1. Factoring Care for the Environment Into the Peace Equation
Care for the environment intertwines with the quest for world peace, according to Pope Benedict XVI's message for the Jan. 1, 2010, World Day of Peace. "We cannot remain indifferent to what is happening around us, for the deterioration of any one part of the planet affects us all," he writes.
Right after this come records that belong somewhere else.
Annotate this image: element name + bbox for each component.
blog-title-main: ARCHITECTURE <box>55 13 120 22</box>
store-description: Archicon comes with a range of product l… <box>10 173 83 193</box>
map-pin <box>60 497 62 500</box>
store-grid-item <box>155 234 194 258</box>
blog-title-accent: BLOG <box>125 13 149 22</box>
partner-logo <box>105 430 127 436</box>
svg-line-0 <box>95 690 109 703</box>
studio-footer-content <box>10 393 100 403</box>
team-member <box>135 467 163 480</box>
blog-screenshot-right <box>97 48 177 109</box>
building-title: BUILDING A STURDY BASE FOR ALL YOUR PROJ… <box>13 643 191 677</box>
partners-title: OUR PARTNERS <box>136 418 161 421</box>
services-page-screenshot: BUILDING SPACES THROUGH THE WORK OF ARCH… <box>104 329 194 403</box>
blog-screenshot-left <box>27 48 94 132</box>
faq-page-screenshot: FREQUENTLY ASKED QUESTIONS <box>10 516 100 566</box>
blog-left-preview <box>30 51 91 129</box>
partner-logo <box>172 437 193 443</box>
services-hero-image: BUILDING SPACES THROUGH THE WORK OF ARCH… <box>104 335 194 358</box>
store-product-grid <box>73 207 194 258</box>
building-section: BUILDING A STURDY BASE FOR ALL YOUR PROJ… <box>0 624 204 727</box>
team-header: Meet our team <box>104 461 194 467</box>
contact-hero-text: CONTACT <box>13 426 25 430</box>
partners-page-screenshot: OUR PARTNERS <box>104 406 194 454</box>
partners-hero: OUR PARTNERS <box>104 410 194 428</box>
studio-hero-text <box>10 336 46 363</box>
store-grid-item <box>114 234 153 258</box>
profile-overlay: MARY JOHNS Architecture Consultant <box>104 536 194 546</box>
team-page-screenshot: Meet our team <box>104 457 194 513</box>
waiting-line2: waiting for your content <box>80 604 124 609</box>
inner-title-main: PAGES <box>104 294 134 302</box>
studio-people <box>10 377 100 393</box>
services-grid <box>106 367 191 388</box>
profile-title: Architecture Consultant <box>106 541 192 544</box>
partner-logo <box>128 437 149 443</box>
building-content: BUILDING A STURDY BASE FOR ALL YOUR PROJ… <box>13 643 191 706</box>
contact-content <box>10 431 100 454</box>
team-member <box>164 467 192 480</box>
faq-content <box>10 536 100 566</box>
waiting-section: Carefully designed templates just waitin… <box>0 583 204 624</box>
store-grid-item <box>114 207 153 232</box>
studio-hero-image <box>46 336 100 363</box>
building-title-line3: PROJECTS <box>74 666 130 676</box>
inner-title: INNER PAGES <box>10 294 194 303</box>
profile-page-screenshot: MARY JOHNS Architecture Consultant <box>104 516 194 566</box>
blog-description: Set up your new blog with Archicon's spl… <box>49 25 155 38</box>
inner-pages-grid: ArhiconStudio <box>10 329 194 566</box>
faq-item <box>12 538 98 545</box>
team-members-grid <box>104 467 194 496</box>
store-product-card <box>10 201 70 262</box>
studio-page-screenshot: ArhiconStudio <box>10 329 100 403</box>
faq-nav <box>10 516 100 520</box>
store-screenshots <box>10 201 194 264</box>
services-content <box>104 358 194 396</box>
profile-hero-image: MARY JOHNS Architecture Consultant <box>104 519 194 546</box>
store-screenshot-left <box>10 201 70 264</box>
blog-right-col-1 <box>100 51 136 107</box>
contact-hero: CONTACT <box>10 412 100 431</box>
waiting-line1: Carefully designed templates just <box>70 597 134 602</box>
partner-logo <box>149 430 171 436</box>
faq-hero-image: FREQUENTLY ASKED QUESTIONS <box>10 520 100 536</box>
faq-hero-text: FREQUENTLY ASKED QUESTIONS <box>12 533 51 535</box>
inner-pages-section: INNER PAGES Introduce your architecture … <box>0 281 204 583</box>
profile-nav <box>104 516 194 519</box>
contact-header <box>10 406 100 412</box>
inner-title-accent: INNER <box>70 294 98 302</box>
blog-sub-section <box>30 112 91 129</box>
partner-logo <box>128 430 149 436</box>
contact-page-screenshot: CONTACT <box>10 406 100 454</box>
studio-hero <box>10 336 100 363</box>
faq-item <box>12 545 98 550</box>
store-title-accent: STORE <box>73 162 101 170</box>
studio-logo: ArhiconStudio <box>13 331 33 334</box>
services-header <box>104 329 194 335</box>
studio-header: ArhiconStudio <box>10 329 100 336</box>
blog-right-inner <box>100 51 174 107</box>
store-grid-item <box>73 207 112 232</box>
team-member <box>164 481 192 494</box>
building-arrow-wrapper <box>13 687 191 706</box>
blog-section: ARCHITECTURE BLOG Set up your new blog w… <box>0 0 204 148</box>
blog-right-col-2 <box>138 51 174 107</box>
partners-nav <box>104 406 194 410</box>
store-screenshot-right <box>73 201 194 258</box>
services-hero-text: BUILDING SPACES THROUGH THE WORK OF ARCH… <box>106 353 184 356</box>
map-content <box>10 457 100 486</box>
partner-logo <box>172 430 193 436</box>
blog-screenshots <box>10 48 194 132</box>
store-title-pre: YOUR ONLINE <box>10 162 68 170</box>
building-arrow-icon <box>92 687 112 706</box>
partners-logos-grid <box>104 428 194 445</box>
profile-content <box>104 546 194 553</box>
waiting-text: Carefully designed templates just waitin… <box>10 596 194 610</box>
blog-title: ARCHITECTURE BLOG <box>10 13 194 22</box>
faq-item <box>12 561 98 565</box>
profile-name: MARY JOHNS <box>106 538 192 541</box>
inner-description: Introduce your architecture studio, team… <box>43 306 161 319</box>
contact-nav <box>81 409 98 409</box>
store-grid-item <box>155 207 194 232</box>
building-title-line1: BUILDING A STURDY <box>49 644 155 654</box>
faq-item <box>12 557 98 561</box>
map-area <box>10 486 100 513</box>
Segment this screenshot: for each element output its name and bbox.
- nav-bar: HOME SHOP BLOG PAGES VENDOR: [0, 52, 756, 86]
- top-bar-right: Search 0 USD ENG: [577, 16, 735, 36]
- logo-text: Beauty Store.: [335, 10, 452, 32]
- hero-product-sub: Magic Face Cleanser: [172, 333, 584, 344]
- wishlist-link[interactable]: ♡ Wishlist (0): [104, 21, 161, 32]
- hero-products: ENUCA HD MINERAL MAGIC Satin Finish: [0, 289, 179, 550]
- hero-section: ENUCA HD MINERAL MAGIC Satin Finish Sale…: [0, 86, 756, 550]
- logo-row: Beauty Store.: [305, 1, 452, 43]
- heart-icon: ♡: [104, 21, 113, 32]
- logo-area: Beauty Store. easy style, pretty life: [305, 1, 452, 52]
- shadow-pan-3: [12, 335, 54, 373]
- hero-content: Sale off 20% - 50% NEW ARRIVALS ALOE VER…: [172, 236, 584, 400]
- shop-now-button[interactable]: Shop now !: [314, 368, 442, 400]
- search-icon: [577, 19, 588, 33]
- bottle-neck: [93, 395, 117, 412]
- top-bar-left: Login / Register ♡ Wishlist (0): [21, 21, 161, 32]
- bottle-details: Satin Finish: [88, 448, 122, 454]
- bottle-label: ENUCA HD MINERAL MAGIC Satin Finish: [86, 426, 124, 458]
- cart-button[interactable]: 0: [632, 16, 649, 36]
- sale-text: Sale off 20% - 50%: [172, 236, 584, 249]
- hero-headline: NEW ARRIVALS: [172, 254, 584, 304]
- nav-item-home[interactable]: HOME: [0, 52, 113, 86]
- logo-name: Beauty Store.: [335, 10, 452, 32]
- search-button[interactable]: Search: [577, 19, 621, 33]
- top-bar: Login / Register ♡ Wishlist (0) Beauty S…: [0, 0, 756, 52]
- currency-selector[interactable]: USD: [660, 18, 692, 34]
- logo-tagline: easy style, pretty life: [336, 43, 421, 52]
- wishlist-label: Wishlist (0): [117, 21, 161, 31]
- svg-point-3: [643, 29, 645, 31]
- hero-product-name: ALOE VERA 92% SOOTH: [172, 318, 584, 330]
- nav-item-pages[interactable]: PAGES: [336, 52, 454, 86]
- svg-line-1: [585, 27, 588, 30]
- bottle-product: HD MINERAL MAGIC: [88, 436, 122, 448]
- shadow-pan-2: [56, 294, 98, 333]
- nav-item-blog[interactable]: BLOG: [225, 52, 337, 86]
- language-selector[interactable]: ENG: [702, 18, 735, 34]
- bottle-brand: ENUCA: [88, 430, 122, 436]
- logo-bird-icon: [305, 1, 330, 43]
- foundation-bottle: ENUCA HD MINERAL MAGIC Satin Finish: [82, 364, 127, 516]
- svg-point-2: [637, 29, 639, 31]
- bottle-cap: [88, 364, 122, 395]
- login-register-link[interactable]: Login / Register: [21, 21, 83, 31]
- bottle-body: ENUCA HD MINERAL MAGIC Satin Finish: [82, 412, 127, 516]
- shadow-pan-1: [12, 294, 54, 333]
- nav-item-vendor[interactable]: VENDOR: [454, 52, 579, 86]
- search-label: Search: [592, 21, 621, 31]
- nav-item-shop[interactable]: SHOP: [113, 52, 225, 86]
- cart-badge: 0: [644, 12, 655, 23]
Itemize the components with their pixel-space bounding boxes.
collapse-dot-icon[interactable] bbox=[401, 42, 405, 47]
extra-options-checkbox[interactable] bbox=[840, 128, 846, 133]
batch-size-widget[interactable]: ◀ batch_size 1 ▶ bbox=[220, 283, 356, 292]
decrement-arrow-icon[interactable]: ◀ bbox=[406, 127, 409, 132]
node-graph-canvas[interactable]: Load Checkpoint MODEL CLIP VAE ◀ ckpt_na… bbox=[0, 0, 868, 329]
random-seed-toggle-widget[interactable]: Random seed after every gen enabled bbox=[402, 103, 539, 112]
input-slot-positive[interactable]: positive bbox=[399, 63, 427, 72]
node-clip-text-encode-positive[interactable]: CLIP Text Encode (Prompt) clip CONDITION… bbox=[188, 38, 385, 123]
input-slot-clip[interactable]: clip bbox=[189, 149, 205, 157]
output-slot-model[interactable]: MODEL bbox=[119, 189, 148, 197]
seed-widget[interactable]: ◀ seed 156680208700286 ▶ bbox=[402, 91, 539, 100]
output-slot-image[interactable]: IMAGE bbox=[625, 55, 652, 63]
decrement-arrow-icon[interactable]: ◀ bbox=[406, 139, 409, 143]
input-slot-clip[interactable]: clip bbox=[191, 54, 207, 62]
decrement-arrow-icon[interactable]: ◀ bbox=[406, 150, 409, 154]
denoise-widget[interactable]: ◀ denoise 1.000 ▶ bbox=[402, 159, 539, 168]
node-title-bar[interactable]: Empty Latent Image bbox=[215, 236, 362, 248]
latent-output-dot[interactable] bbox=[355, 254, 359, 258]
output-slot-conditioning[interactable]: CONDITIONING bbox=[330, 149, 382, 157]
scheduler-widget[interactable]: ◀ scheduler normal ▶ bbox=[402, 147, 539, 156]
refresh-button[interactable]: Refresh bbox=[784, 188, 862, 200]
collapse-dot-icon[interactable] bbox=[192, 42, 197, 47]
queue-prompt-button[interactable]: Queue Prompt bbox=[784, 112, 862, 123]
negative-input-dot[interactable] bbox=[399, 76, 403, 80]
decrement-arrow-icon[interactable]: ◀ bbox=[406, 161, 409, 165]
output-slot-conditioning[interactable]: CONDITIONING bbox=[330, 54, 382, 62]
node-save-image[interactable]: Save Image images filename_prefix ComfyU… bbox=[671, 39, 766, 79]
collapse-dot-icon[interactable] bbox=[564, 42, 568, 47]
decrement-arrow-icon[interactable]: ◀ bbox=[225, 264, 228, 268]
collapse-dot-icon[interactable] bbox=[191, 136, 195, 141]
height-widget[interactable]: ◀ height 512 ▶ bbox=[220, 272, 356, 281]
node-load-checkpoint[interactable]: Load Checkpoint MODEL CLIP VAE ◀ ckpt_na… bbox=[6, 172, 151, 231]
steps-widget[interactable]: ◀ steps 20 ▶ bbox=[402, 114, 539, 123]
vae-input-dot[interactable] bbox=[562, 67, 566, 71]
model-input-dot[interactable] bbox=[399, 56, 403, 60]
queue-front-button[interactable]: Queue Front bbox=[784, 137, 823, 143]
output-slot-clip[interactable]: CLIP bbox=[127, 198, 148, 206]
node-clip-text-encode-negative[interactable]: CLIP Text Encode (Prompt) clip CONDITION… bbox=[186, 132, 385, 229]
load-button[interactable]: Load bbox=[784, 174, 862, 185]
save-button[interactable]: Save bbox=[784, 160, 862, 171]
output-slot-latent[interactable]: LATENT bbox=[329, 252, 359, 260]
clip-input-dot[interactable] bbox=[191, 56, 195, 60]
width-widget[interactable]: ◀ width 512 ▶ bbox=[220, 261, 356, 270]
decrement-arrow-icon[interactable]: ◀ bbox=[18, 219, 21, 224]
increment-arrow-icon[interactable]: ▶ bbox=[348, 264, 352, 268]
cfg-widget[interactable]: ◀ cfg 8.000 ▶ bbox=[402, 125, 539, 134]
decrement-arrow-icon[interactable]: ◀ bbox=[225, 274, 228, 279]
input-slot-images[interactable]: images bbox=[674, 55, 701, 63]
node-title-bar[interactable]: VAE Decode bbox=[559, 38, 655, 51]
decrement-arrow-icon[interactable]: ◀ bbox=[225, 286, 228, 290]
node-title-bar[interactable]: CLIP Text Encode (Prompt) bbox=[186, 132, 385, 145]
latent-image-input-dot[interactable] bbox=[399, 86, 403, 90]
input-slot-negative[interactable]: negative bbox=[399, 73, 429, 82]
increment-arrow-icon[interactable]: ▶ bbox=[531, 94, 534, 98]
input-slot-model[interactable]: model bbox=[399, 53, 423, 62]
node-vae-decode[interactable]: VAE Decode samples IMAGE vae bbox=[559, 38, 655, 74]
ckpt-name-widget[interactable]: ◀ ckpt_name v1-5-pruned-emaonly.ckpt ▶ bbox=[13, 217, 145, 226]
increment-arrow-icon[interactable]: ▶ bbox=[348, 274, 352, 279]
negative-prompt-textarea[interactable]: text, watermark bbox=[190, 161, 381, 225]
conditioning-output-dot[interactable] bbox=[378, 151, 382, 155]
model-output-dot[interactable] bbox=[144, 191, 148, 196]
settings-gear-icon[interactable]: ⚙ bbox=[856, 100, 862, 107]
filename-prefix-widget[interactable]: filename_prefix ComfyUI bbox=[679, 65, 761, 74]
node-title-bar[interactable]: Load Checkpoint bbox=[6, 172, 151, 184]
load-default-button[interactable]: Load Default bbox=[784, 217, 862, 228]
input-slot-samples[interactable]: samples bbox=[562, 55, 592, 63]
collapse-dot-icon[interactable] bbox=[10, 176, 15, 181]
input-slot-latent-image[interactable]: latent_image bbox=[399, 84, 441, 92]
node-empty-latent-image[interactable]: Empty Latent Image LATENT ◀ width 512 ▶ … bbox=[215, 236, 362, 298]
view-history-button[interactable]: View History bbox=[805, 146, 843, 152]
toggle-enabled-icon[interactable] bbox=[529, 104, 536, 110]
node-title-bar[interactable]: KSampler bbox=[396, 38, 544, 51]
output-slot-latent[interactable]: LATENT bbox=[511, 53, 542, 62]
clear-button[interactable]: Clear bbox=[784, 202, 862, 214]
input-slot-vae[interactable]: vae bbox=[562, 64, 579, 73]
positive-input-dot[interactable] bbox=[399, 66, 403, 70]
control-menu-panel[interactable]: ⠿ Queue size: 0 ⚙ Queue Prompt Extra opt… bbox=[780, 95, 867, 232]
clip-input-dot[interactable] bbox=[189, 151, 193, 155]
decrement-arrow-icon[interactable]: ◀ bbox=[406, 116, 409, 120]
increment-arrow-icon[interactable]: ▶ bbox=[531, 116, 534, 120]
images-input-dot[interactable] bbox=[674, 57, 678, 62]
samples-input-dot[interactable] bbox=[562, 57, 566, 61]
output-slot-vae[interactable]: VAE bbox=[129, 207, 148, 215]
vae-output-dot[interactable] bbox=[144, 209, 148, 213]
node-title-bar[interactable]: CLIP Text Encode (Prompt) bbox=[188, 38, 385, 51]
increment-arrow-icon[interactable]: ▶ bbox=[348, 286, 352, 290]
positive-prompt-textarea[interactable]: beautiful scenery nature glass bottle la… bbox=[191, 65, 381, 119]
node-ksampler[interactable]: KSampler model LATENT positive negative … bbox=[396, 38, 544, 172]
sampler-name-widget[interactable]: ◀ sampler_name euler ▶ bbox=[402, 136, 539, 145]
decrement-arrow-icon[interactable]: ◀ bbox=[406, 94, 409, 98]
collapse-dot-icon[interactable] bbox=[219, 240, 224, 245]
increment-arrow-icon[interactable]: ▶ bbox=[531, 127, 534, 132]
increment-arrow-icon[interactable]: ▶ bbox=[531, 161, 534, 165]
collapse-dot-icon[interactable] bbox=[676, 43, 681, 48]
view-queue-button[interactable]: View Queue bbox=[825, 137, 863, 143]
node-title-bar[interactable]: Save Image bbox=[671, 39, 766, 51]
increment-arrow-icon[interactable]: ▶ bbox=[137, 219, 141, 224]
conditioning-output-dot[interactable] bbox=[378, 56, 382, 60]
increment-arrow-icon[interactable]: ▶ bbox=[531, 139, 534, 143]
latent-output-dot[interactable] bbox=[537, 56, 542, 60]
The pope believes that "the ecological problem must be dealt with not only because of the chilling prospects of environmental degradation on the horizon; the real motivation must be the quest for authentic worldwide solidarity inspired by the values of charity, justice and the common good."
He writes, "Our duties toward the environment flow from our duties toward the person, considered both individually and in relation to others."
Titled "If You Want to Cultivate Peace, Protect Creation," the message calls respect for creation a matter of "immense consequence." The preservation of creation "has become essential for the peaceful coexistence of mankind," says the pope. However, he states, "man's inhumanity to man has given rise to numerous threats to peace and to authentic and integral human development."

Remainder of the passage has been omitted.